Dinâmica da população felina dentro de uma casa
De uma maneira geral, os médicos veterinários clínicos de pequenos animais estão mais acostumados a orientar os tutores quanto ao suprimento das necessidades de bem-estar de seus pacientes de uma forma individualizada. Essa individualização é fruto do fato de a maioria dos domicílios manter apenas um animal de companhia, além de nossas fontes de aprendizado serem focadas em necessidades fisiológicas individuais dos gatos. Prover a saúde de um grupo de gatos domésticos requer um conhecimento adicional sobre a organização e dinâmica de populações felinas, mais ainda considerando a limitação de recursos e de espaço de uma residência.
A implementação bem sucedida de um programa de assistência à saúde coletiva apresenta desafios. Gatos podem ser mantidos agrupados de diferentes formas e em ambientes variados. Garantir a saúde da população requer um planejamento cuidadoso e adoção de protocolos abrangentes de bem-estar que atendam tanto a saúde dos indivíduos quanto às necessidades do local em que os animais estão sendo mantidos. Abordar apenas a saúde física não é garantia de bem-estar. Por exemplo, um gato pode estar aparentemente bem fisicamente, porém sofrendo de estresse e ansiedade, o que com o passar do tempo se transformará em comprometimento físico. Assim, os cuidados preventivos devem incluir não somente a saúde física individual, mas também os aspectos comportamentais e coletivos.
A avaliação do local em que os animais vivem é extremamente importante quando se considera um programa de bem-estar. Os cuidados com a higiene são fundamentais, principalmente naqueles onde existam vários gatos convivendo de maneira muito próxima e cujos recursos vitais (áreas de alimentação, descanso ou eliminação) sejam limitados. Os objetivos gerais de um programa de saúde e bem-estar para populações de gatos são prover a saúde física e comportamental, além de impedir ou minimizar ao máximo a transmissão de patógenos dentro do grupo. Numa colônia, aqueles indivíduos que passam a apresentar problemas físicos ou de comportamento servem como indicadores dos cuidados e condições de saúde do grupo como um todo.
Gatos são territoriais e marcam os limites de suas áreas privativas por meio de sinais visuais e olfatórios (arranhões nas superfícies verticais, urina, fezes). Adjacente ao seu território privativo há uma “área de lazer” que eles eventualmente compartilham com outros gatos. O tamanho da área privativa está diretamente relacionado à densidade de alimento. Assim, naqueles ambientes onde a oferta de alimento for farta e acessível, o tamanho do território de um gato de vida livre variará de 800 a 8000m². A manutenção das condições sanitárias ou de bem-estar é especialmente desafiadora em ambientes nos quais os gatos são mantidos em grandes grupos. Além disso, as doenças infecciosas e os problemas de comportamento são comuns nos locais que apresentam uma alta rotatividade e fluxo de gatos. A circulação dos agentes infecciosos aumenta quando gatos de idades diferentes e suscetibilidades variadas são introduzidos nas colônias, predispondo ao estresse e, por consequência, problemas comportamentais.

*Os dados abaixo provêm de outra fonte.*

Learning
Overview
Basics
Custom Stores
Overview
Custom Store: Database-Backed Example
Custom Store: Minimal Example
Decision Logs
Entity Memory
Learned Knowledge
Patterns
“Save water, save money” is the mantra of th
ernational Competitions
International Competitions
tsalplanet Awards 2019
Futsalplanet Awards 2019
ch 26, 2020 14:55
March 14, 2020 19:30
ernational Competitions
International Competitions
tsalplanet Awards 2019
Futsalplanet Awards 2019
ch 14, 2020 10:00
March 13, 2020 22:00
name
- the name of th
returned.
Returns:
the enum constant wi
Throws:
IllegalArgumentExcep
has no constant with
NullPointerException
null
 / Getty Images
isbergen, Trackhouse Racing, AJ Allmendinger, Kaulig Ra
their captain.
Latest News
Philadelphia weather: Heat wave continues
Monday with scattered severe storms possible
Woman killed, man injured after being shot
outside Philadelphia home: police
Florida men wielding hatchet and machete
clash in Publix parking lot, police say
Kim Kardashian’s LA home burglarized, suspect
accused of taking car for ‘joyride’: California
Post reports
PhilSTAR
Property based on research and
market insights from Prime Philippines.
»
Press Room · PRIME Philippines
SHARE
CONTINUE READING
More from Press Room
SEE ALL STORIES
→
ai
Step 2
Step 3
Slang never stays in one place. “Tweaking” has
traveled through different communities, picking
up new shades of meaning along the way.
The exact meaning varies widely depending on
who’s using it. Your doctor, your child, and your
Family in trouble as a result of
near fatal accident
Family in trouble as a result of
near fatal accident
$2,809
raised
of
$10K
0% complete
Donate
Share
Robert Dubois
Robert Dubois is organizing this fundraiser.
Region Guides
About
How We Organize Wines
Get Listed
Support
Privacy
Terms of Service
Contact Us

Sabe-se, por exemplo, que o “Complexo Respiratório Felino - CRF” é a doença endêmica mais frequente nas populações de gatos mantidas em áreas restritas e também a mais difícil de se prevenir completamente em uma população com fluxo intenso de animais.Tanto herpesvírus (FHV-1), quanto calicivírus (FCV) são comuns nas colônias de gatos, onde há a presença de animais portadores persistentes e responsáveis pela manutenção dos agentes infecciosos no ambiente. Além dos vírus, alguns agentes bacterianos podemagravar os casos de CRF, como Bordetella bronchiseptica, Chlamydia felis e Mycoplasma spp. A peritonite infecciosa felina (PIF) também é outra doença que é praticamente impossível de erradicar de ambientes superlotados, e casos esporádicos podem acontecer, principalmente em locais que abrigam muitos gatos jovens. Por outro lado, a implementação de programas adequados de saúde preventiva e bem-estar podem limitar bastante a incidência e a gravidade de doenças, mesmo para esses patógenos de difícil controle ambiental.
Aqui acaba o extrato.